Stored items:

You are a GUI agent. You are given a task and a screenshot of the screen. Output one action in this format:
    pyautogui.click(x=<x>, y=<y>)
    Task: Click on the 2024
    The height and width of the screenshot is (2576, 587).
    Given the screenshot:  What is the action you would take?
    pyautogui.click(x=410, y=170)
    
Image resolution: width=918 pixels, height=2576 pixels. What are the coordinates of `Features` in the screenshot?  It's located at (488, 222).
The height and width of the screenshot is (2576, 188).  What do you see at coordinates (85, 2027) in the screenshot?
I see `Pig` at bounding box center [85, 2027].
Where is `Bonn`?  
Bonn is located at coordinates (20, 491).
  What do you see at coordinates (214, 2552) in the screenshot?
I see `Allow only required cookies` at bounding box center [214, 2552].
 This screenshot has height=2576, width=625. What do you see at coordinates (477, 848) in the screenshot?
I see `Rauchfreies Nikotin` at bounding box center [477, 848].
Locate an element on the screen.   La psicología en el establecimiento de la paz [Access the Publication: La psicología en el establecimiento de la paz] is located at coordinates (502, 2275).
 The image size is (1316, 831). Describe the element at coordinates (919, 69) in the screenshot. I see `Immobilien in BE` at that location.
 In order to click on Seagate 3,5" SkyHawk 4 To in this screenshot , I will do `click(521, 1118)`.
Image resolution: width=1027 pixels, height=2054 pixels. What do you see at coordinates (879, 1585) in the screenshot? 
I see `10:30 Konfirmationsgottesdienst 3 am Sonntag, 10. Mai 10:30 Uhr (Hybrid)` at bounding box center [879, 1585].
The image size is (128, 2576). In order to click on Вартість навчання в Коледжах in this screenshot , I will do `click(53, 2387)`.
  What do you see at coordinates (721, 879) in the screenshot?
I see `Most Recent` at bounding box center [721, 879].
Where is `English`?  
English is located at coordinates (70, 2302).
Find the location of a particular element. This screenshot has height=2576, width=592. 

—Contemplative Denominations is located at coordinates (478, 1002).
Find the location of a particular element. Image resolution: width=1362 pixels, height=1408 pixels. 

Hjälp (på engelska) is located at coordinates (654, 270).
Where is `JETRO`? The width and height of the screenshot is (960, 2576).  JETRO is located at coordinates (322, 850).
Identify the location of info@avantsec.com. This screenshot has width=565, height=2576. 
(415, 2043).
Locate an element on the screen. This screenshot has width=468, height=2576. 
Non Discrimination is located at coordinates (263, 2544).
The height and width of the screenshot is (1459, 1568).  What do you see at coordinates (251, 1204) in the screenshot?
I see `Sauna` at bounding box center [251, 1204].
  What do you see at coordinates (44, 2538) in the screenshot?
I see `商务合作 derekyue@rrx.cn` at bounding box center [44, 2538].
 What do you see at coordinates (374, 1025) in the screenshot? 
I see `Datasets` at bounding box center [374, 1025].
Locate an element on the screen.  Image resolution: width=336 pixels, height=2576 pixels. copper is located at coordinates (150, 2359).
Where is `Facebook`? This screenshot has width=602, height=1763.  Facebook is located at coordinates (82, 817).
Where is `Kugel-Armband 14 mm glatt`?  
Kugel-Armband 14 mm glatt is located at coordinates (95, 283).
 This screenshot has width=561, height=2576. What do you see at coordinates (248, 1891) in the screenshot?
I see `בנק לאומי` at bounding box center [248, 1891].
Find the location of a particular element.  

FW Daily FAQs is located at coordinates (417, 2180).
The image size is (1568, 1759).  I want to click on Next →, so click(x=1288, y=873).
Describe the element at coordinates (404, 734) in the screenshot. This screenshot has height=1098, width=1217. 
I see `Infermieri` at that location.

- TRY IT
Please return the full set of records exactly as given above.

- THE COMPLETED TASK
You are a GUI agent. You are given a task and a screenshot of the screen. Output one action in this format:
    pyautogui.click(x=<x>, y=<y>)
    Task: Click on the 2024
    The height and width of the screenshot is (2576, 587).
    Given the screenshot:  What is the action you would take?
    pyautogui.click(x=410, y=170)
    
Image resolution: width=918 pixels, height=2576 pixels. What are the coordinates of `Features` in the screenshot?  It's located at (488, 222).
The height and width of the screenshot is (2576, 188).  What do you see at coordinates (85, 2027) in the screenshot?
I see `Pig` at bounding box center [85, 2027].
Where is `Bonn`?  
Bonn is located at coordinates (20, 491).
  What do you see at coordinates (214, 2552) in the screenshot?
I see `Allow only required cookies` at bounding box center [214, 2552].
 This screenshot has height=2576, width=625. What do you see at coordinates (477, 848) in the screenshot?
I see `Rauchfreies Nikotin` at bounding box center [477, 848].
Locate an element on the screen.   La psicología en el establecimiento de la paz [Access the Publication: La psicología en el establecimiento de la paz] is located at coordinates (502, 2275).
 The image size is (1316, 831). Describe the element at coordinates (919, 69) in the screenshot. I see `Immobilien in BE` at that location.
 In order to click on Seagate 3,5" SkyHawk 4 To in this screenshot , I will do `click(521, 1118)`.
Image resolution: width=1027 pixels, height=2054 pixels. What do you see at coordinates (879, 1585) in the screenshot? 
I see `10:30 Konfirmationsgottesdienst 3 am Sonntag, 10. Mai 10:30 Uhr (Hybrid)` at bounding box center [879, 1585].
The image size is (128, 2576). In order to click on Вартість навчання в Коледжах in this screenshot , I will do `click(53, 2387)`.
  What do you see at coordinates (721, 879) in the screenshot?
I see `Most Recent` at bounding box center [721, 879].
Where is `English`?  
English is located at coordinates (70, 2302).
Find the location of a particular element. This screenshot has height=2576, width=592. 

—Contemplative Denominations is located at coordinates (478, 1002).
Find the location of a particular element. Image resolution: width=1362 pixels, height=1408 pixels. 

Hjälp (på engelska) is located at coordinates (654, 270).
Where is `JETRO`? The width and height of the screenshot is (960, 2576).  JETRO is located at coordinates (322, 850).
Identify the location of info@avantsec.com. This screenshot has width=565, height=2576. 
(415, 2043).
Locate an element on the screen. This screenshot has width=468, height=2576. 
Non Discrimination is located at coordinates (263, 2544).
The height and width of the screenshot is (1459, 1568).  What do you see at coordinates (251, 1204) in the screenshot?
I see `Sauna` at bounding box center [251, 1204].
  What do you see at coordinates (44, 2538) in the screenshot?
I see `商务合作 derekyue@rrx.cn` at bounding box center [44, 2538].
 What do you see at coordinates (374, 1025) in the screenshot? 
I see `Datasets` at bounding box center [374, 1025].
Locate an element on the screen.  Image resolution: width=336 pixels, height=2576 pixels. copper is located at coordinates (150, 2359).
Where is `Facebook`? This screenshot has width=602, height=1763.  Facebook is located at coordinates (82, 817).
Where is `Kugel-Armband 14 mm glatt`?  
Kugel-Armband 14 mm glatt is located at coordinates (95, 283).
 This screenshot has width=561, height=2576. What do you see at coordinates (248, 1891) in the screenshot?
I see `בנק לאומי` at bounding box center [248, 1891].
Find the location of a particular element.  

FW Daily FAQs is located at coordinates (417, 2180).
The image size is (1568, 1759).  I want to click on Next →, so click(x=1288, y=873).
Describe the element at coordinates (404, 734) in the screenshot. This screenshot has height=1098, width=1217. 
I see `Infermieri` at that location.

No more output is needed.